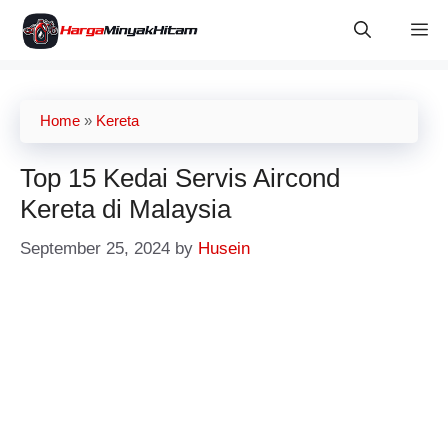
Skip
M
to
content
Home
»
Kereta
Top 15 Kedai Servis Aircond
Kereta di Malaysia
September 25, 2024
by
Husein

---

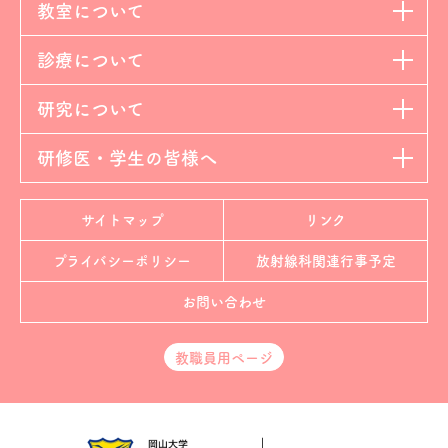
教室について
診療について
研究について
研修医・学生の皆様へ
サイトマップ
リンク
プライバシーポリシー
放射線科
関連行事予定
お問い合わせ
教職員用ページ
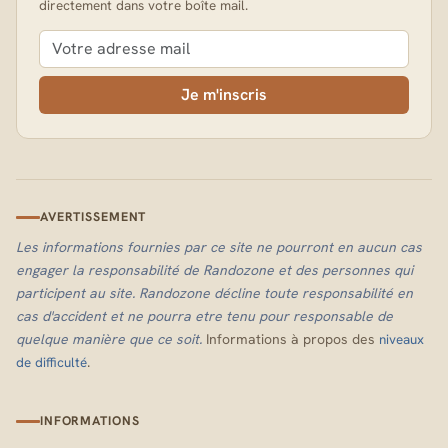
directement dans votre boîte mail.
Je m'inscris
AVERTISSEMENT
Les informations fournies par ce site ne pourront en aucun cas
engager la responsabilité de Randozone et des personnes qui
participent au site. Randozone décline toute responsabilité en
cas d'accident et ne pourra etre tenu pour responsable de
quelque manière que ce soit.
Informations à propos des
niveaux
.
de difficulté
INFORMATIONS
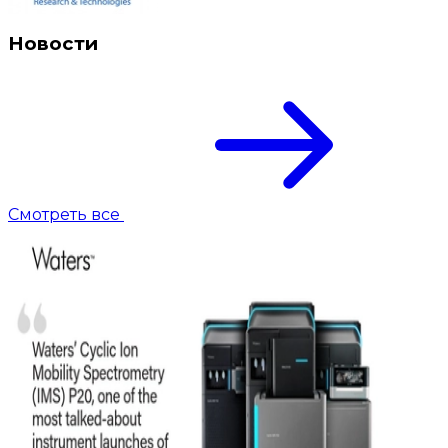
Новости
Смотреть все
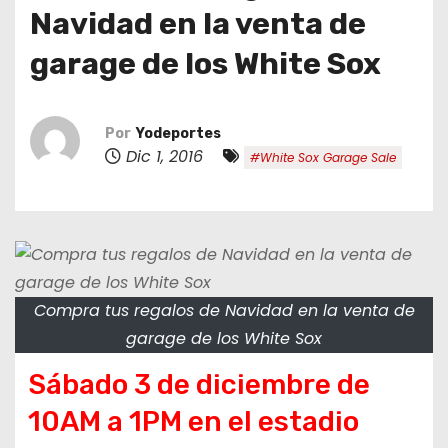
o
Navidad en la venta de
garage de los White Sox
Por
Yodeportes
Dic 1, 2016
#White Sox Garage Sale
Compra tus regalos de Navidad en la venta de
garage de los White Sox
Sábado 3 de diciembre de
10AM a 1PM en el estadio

--

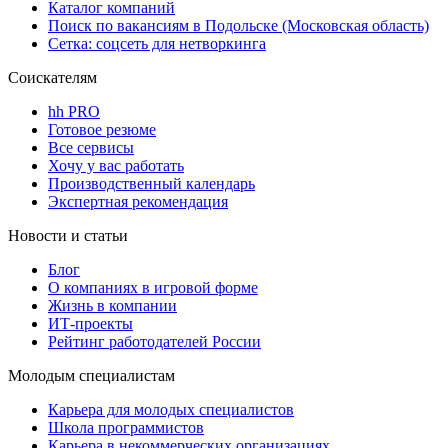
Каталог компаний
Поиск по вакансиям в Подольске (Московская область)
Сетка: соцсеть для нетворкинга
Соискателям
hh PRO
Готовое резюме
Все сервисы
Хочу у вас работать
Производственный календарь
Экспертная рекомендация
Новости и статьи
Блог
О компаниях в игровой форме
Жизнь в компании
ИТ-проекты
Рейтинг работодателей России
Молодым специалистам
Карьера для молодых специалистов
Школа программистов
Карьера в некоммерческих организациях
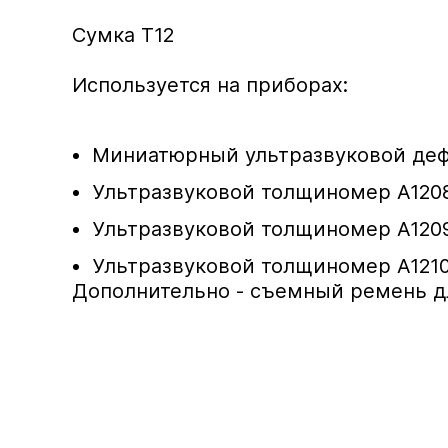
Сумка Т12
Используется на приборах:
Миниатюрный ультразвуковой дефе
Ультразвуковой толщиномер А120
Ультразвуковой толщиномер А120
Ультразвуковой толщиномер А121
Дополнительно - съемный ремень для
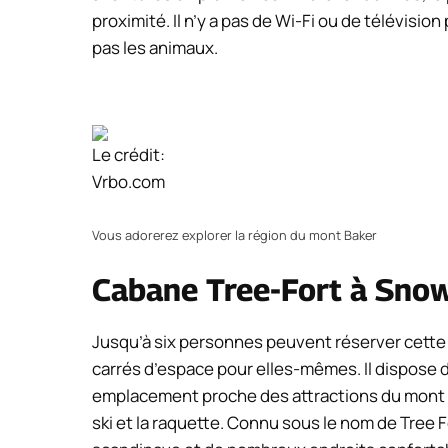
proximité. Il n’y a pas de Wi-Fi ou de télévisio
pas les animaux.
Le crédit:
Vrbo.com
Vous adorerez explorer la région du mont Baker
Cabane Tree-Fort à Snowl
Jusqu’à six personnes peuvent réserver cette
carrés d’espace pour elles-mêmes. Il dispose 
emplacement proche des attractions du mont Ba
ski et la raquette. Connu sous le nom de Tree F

Goal of the exercise:
Across the listing above, state how many lines include the word "Tree", with nothing but the number in reply.

Your solution:
2